[PATCH] gcov: make profile merging smarter
Richard Biener
richard.guenther@gmail.com
Mon Oct 4 11:16:15 GMT 2021
On Fri, Oct 1, 2021 at 12:53 PM Martin Liška <mliska@suse.cz> wrote:
>
> On 10/1/21 12:17, Richard Biener wrote:
> > On Fri, Oct 1, 2021 at 11:55 AM Martin Liška <mliska@suse.cz> wrote:
> >>
> >> Support merging of profiles that are built from a different .o files
> >> but belong to the same source file. Moreover, a checksum is verified
> >> during profile merging and so we can safely combine such profile.
> >>
> >> Patch can bootstrap on x86_64-linux-gnu and survives regression tests.
> >> I'm going to install the patch if there are no comments about it.
> >
> > Is the ->stamp field now unused?
>
> Yes, it's still used for pairing of .gcda and .gcno files when --coverage is used.
>
> >
> > I wonder whether crc32 is good enough or whether we need to enable
>
> Dunno. We can alternatively use a stronger hashing function, maybe inchash?
>
> > -fprofile-correction by default for example?
>
> Probably not.
>
> > But -fprofile-correction
> > is about -fprofile-use, not profile merging, right? What does the latter
> > do upon mismatch?
>
> It prints the 'libgcov profiling error'.
>
> >
> > Alternatively would it be possible to keep multiple sets of data in the file,
> > one for each 'stamp'?
>
> Yes, we can theoretically do it, but I'm not planning working on that now.
>
> > How does the profile-use step figure a mismatch
> > here, or does it not care whether it mixes input with 'different stamp'?
>
> Based on function id, it does verification for cfg_checksum and lineno_checksum.
>
> >
> > The current behavior is also somewhat odd:
> >
> >> ./a.out
> > libgcov profiling error:/tmp/t.gcda:overwriting an existing profile
> > data with a different timestamp
> >
> > but it should probably say 'warning' since it indeed simply overwrites data
> > instead of merging it.
>
> Yes, I can prepare an incremental patch for it.
>
> >
> > I wonder if we can simply drop the stamp check alltogether and make
> > the checks that match up the data against the number of counters behave
> > as to warning and overwriting the data instead of failing fatally? The
> > actual merging of data would need to be delayed, but at least until
> > the first actual merge was done we could simply proceed?
>
> Do you mean doing only merging of functions that have correct checksum, and bailing
> out for the functions that don't?
I meant in merge_one_data do not check ->stamp or ->checksum but instead rely
on the counter merging code to detect mismatches (there's read_mismatch and
read_error). There's multiple things we can do when we run into those:
- when we did not actually merged any counter yet we could issue the
warning as before and drop the old data on the floor
- when we _did_ merge some counters already we could hard-error
(I suppose we can't roll-back merging that took place already)

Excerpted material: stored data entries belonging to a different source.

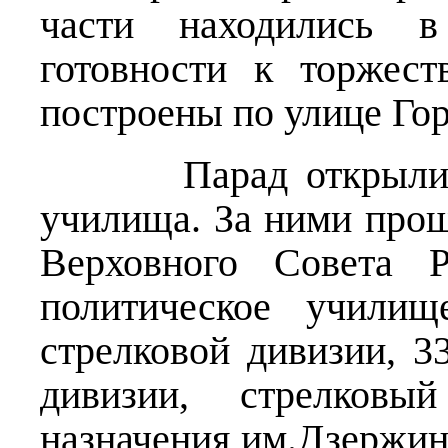
части находились 
готовности к торжес
построены по улице Гор
Парад открыли кур
училища. За ними прош
Верховного Совета 
политическое училищ
стрелковой дивизии, 3
дивизии, стрелковы
назначения им.Дзержин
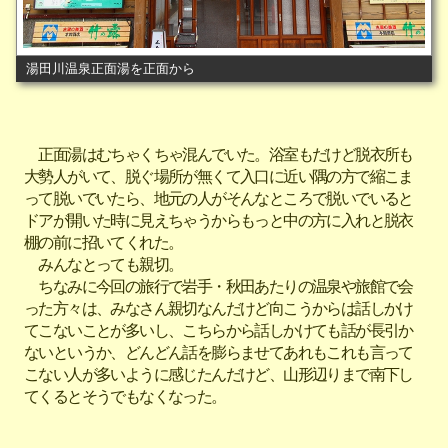
湯田川温泉正面湯を正面から
正面湯はむちゃくちゃ混んでいた。浴室もだけど脱衣所も
大勢人がいて、脱ぐ場所が無くて入口に近い隅の方で縮こま
って脱いでいたら、地元の人がそんなところで脱いでいると
ドアが開いた時に見えちゃうからもっと中の方に入れと脱衣
棚の前に招いてくれた。
みんなとっても親切。
ちなみに今回の旅行で岩手・秋田あたりの温泉や旅館で会
った方々は、みなさん親切なんだけど向こうからは話しかけ
てこないことが多いし、こちらから話しかけても話が長引か
ないというか、どんどん話を膨らませてあれもこれも言って
こない人が多いように感じたんだけど、山形辺りまで南下し
てくるとそうでもなくなった。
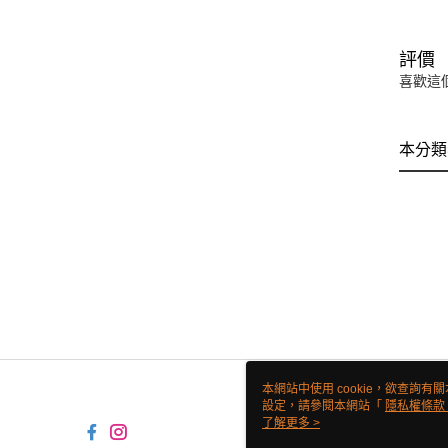
評價
喜歡這
本分類
本網站中使用 cookie，欲查詢有關
設定，請參閱本網站「
隱私權條款
使用 cookie。
了解更多 >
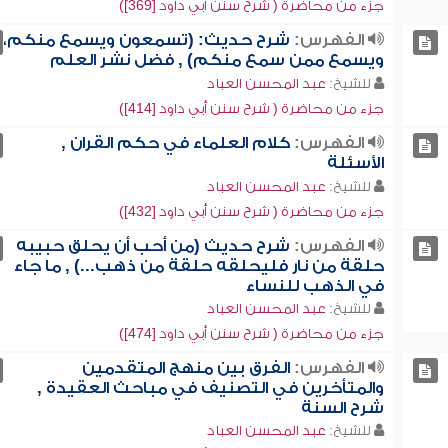
جزء من محاضرة ( شرح سنن أبي داود [369])
الفهرس:
شرح حديث: (تسمعون ويسمع منكم،
ويسمع ممن سمع منكم) , فضل نشر العلم
للشيخ:
عبد المحسن العباد
جزء من محاضرة ( شرح سنن أبي داود [414])
الفهرس:
كلام العلماء في حكم القران ,
الأسئلة
للشيخ:
عبد المحسن العباد
جزء من محاضرة ( شرح سنن أبي داود [432])
الفهرس:
شرح حديث (من أحب أن يحلق حبيبه
حلقة من نار فليحلقه حلقة من ذهب...) , ما جاء
في الذهب للنساء
للشيخ:
عبد المحسن العباد
جزء من محاضرة ( شرح سنن أبي داود [474])
الفهرس:
الفرق بين منهج المتقدمين
والمتأخرين في التصنيف في مباحث العقيدة ,
شرح السنة
للشيخ:
عبد المحسن العباد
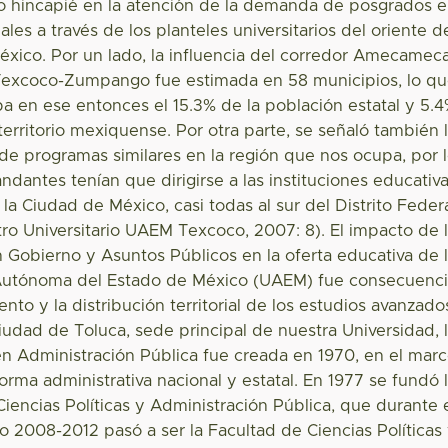
o hincapié en la atención de la demanda de posgrados 
ales a través de los planteles universitarios del oriente d
xico. Por un lado, la influencia del corredor Amecamec
Texcoco-Zumpango fue estimada en 58 municipios, lo q
a en ese entonces el 15.3% de la población estatal y 5.
territorio mexiquense. Por otra parte, se señaló también 
 de programas similares en la región que nos ocupa, por 
dantes tenían que dirigirse a las instituciones educativ
la Ciudad de México, casi todas al sur del Distrito Feder
ro Universitario UAEM Texcoco, 2007: 8). El impacto de 
n Gobierno y Asuntos Públicos en la oferta educativa de 
Autónoma del Estado de México (UAEM) fue consecuenc
ento y la distribución territorial de los estudios avanzado
ciudad de Toluca, sede principal de nuestra Universidad, 
 en Administración Pública fue creada en 1970, en el mar
forma administrativa nacional y estatal. En 1977 se fundó 
iencias Políticas y Administración Pública, que durante 
o 2008-2012 pasó a ser la Facultad de Ciencias Políticas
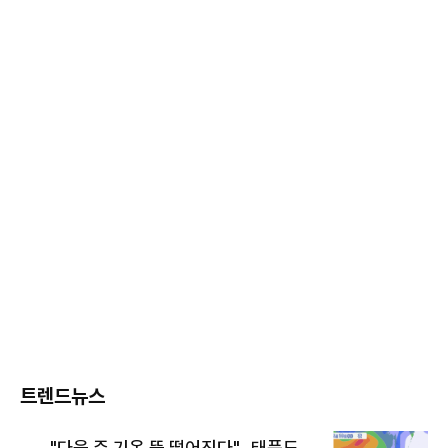
트렌드뉴스
"다음 주 기온 뚝 떨어진다"…태풍도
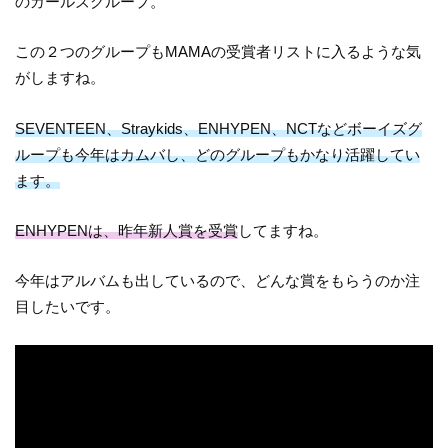
のガールズグループ。
この２つのグループもMAMAの受賞者リストに入るような気
がしますね。
SEVENTEEN、Straykids、ENHYPEN、NCTなどボーイズグ
ループも今年はカムバし、どのグループもかなり活躍してい
ます。
ENHYPENは、昨年新人賞を受賞
してますね。
今年はアルバムも出しているので、どんな賞をもらうのか注
目したいです。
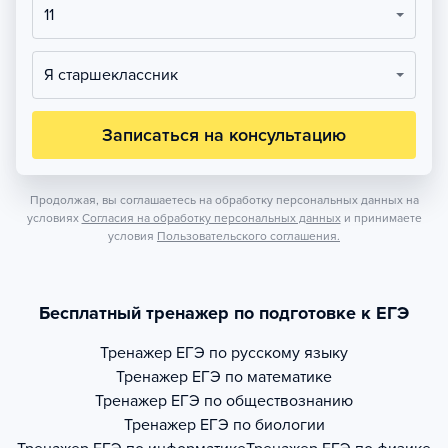
11
Я старшеклассник
Записаться на консультацию
Продолжая, вы соглашаетесь на обработку персональных данных на
условиях
Согласия на обработку персональных данных
и принимаете
условия
Пользовательского соглашения.
Бесплатный тренажер по подготовке к ЕГЭ
Тренажер
ЕГЭ по русскому языку
Тренажер
ЕГЭ по математике
Тренажер
ЕГЭ по обществознанию
Тренажер
ЕГЭ по биологии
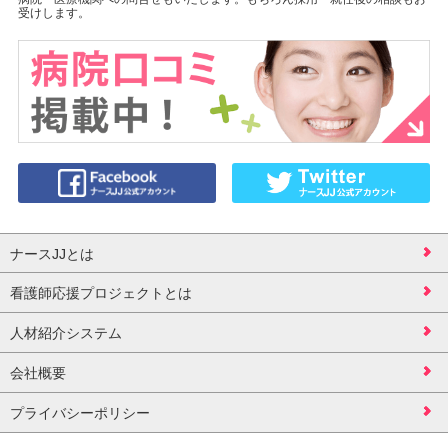
受けします。
ナースJJとは
看護師応援プロジェクトとは
人材紹介システム
会社概要
プライバシーポリシー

- we could do the merging two-stage, first see whether the data matches
and only if it did perform the merging
Note that all of the changes (including yours) have user-visible effects and
the behavior is somewhat unobvious. Not merging when the object was
re-built is indeed the most obvious behavior so I'm not sure it's a good
idea. A new env variable to say whether to simply keep the _old_ data
when merging in new data isn't possible would be another "fix" I guess?
Richard.
>
> Thanks for the ideas.
>
> Martin
>
> >
> > Richard.
> >
> >> Thanks,
> >> Martin
> >>
> >> PR gcov-profile/90364
> >>
> >> gcc/ChangeLog:
> >>
> >> * coverage.c (build_info): Emit checksum to the global variable.
> >> (build_info_type): Add new field for checksum.
> >> (coverage_obj_finish): Pass object_checksum.
> >> (coverage_init): Use 0 as checksum for .gcno files.
> >> * gcov-dump.c (dump_gcov_file): Dump also new checksum field.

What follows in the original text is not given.